Fourth, don’t be cowed by big-data types of analysis. The ML algorithm grew to 16,405 variables. However, in predicting risk, the empirical optimum was 224 variables—still, a lot. Yet there was a plateau at only about 20 variables—not that many. Twenty variables seems well within the range for training ED physicians to be more accurate.

Artificial Intelligence Essential Reads

AI Enables Virtual Behavioral Neuroscience

AI Performance Enhanced With Human Developmental Psychology

Making Use of ML

There is much to admire in the article, including the ability of the authors to gather and analyze complex data. I was particularly encouraged by the last two paragraphs, in which the authors note that one cannot simply assume that the algorithm is correct if its results differ from the human predictions, especially when the algorithm is trained on data produced by the humans, stacking the deck against the humans (my third point above).

The last two sentences of the article note the value of using the algorithmic material to help train ED physicians, and I strongly agree. This is how ML efforts can be harnessed—by providing materials that can be used to train and support the physicians.

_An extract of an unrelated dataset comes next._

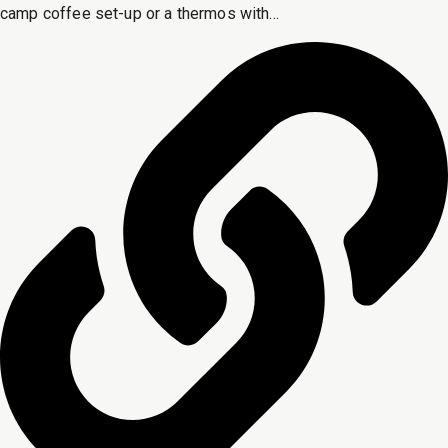
camp coffee set-up or a thermos with...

Unfortunately, the positive suggestions come at the very end, in contrast to the abstract and the rest of the article, which emphasize how the ML algorithms reveal physician inefficiencies and mistakes. My impression in reading the article (and I may be over-reacting) is that physician judgment should be subordinated to ML algorithms—the title is “Diagnosing Physician Error”— revealing a skepticism about human expertise. Why the preoccupation with ways that the ED physicians fall short without any attempt to document the strengths of the physicians, the degree to which they outperform random judgments, and examples of skilled diagnosis that go beyond the standard guidelines?

The Mullainathan and Obermeyer article has provides a set of dimensions for assessing ML/algorithm projects in general: Do they allow for learning in the human comparison condition? How good are the decision makers, not just how bad are they? How can we improve the performance of the decision makers instead of concluding that they should be replaced by the algorithm?

By increasing our own sophistication, we can better understand the claims the AI researchers are making and the issues they are ignoring.

References

Mullainathan, S., & Obermeyer, Z. (2022). Diagnosing physician error: A machine learning approach to low-value health care. Quarterly Journal of Economics, 137, 679-727.